How magnesium affects sleep

As part of our Biohacking Masterclass Series, we will explore a number of different techniques and practices to improve your daily performance. This series will range from obvious subjects like exercise and nutrition to fringe subjects like breathing techniques and sleep hygiene. Consult your physician before implementing any of these topics. We are not your physician. Note: This post may contain affiliate links to the products we use. 

At least 3 out of every 5 Americans are estimated to consume less than the daily recommended amount of magnesium (Mg2+). To naturally reach that general recommendation (420 mg for men, 320 mg for women), one must consume adequate amounts of fruits and vegetables. However, because plants pull magnesium from the soil, soil-mineral depletion has dramatically reduced the availability of essential minerals like magnesium. Before any processing, fruits and vegetables are estimated to have 20-30% less magnesium than the same fruit or vegetable from 60 years ago. [1-4]

The stripped down mineral profile in these fruits and veggies is further complicated by refining and processing. As much as 90% of magnesium is lost to modern processing techniques. 

Magnesium plays a role in over 600 enzymatic reactions, of which many include vital steps in DNA repair (cancer prevention), protein synthesis, glycolysis (for the production of cellular energy and blood sugar regulation), vitamin D activation, and ATPase activity (which converts basic cellular energy into activity like heart beats, skeletal muscle contractions, and more). Increasingly, however, magnesium has been recognized for its role in promoting healthy and high-quality sleep. [3,4]

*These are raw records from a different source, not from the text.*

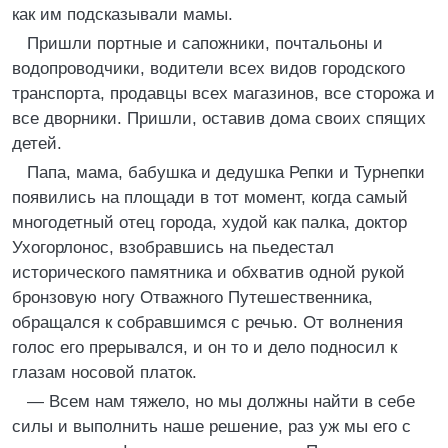
как им подсказывали мамы.
Пришли портные и сапожники, почтальоны и
водопроводчики, водители всех видов городского
транспорта, продавцы всех магазинов, все сторожа и
все дворники. Пришли, оставив дома своих спящих
детей.
Папа, мама, бабушка и дедушка Репки и Турнепки
появились на площади в тот момент, когда самый
многодетный отец города, худой как палка, доктор
Ухогорлонос, взобравшись на пьедестал
исторического памятника и обхватив одной рукой
бронзовую ногу Отважного Путешественника,
обращался к собравшимся с речью. От волнения
голос его прерывался, и он то и дело подносил к
глазам носовой платок.
— Всем нам тяжело, но мы должны найти в себе
силы и выполнить наше решение, раз уж мы его с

There are a few ways magnesium can lead to better sleep, but the most studied pathways include:

First, magnesium acts as an agonist of a specific type of receptor in the central nervous system (CNS) called a GABA receptor. Magnesium helps to facilitate the transmission of GABA signaling, which includes the downstream effect of inhibiting activity in the CNS. In other words, magnesium assists in making the brain less active and promotes sleepiness. [1,2]

Second, magnesium acts as an antagonist to NMDA receptors. NMDA receptors are found in excitatory neurons and are responsible for an ‘activating’ response in the brain. As an antagonist to this receptor type, magnesium inhibits the excitation of the nervous system. This blocking effect leads to sleep promotion. [1,2]

In lab settings magnesium supplementation has been shown to improve both subjective and objective measures of sleep quality. One such study showed magnesium supplementation led to increased sleep time, increased sleep efficiency, and decreased sleep onset latency (the time to fall asleep). Patients who took magnesium also reported (subjective) feelings of improved sleep over placebo. 

In animal studies, depletion of magnesium changed circadian rhythms, increased wakefulness, and decreased stages 3 & 4 of NREM sleep (aka deep sleep, where >70% of hGH is produced).

What are some of the best natural sources of magnesium? 

Leafy greens like spinach, kale, and swiss chard are packed with magnesium. Nuts (i.e. brazil, almonds, cashews), seeds (i.e. flax, chia, and pumpkin), avocados, dark chocolate, black beans, and certain fatty fishes like salmon or mackerel are other good options. 

If you have trouble finding or eating quality whole foods like those above, supplementation with magnesium can get you to your recommended daily intake. Magnesium citrate is one of the most biologically available forms after passing through the digestive system (this is also the form we used in our Stack). Magnesium citrate will have better rates of absorption than alternatives like magnesium oxide. 


References

  1. Abbasi B, Kimiagar M, Sadeghniiat K, Shirazi MM, Hedayati M, Rashidkhani B. The effect of magnesium supplementation on primary insomnia in elderly: A double-blind placebo-controlled clinical trial. J Res Med Sci. 2012;17(12):1161-1169.
  2. Depoortere H. et al. Effects of a Magnesium Deficient Diet on Sleep Organization in Rats. Neuropsychobiology. 1993;27:237-245.
  3. Uwitonze et al. Role of Magnesium in Vitamin D Activation and Function. J Osteopath Med; 118(3): 181-189.
  4. de Baaij JH, Hoenderop JG, Bindels RJ. Magnesium in man: implications for health and disease. Physiol Rev. 2015 Jan;95(1):1-46. doi: 10.1152/physrev.00012.2014. PMID: 25540137.